MELAS Syndrome: Gina’s and Her Family’s Story

MELAS Syndrome: Gina’s and Her Family’s Story

Ginas smiling

Nearly three decades after Chuck and Adrienne Mohan lost their beloved daughter, researchers at Children’s Hospital of Philadelphia (CHOP) were finally able to tell the Pittsburgh couple what had caused her to become so sick and die far too soon.

Gina Mohan was 15 when she died on Jan. 20, 1995. For almost five years she had fought extreme fatigue, muscle weakness and seizure-like symptoms, which her dad says literally developed overnight and for a period even disappeared, only to return and progress with callous speed.
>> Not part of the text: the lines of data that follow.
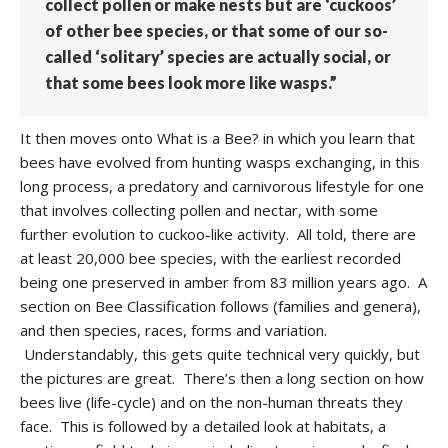
collect pollen or make nests but are ‘cuckoos’
of other bee species, or that some of our so-
called ‘solitary’ species are actually social, or
that some bees look more like wasps.”
It then moves onto What is a Bee? in which you learn that
bees have evolved from hunting wasps exchanging, in this
long process, a predatory and carnivorous lifestyle for one
that involves collecting pollen and nectar, with some
further evolution to cuckoo-like activity. All told, there are
at least 20,000 bee species, with the earliest recorded
being one preserved in amber from 83 million years ago. A
section on Bee Classification follows (families and genera),
and then species, races, forms and variation.
Understandably, this gets quite technical very quickly, but
the pictures are great. There’s then a long section on how
bees live (life-cycle) and on the non-human threats they
face. This is followed by a detailed look at habitats, a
Less than a year before Gina’s death, doctors were able to provide a descriptive name for her disease — mitochondrial encephalomyopathy with lactic acidosis and stroke-like episodes, or MELAS syndrome, a highly variable mitochondrial disorder that can cause a range of symptoms but most commonly affects the nervous system and muscles.

Yet, the exact gene mutation that caused Gina to develop this mysterious clinical syndrome remained a mystery to her parents for 26 years. Until the morning of July 21, 2021, when Marni Falk, MD, Executive Director, and Amy Goldstein, MD, Clinical Director of the Mitochondrial Medicine Frontier Program at CHOP, provided the couple with a definitive genetic diagnosis.

“It gave closure to everything we were doing,”

As founder and current chair emeritus of the United Mitochondrial Disease Foundation (UMDF), Mohan built enduring relationships with hospitals, countless donors, group chapters, members, volunteers and staff. He knows the importance of research programs like the one at CHOP, where breakthroughs can happen at any time.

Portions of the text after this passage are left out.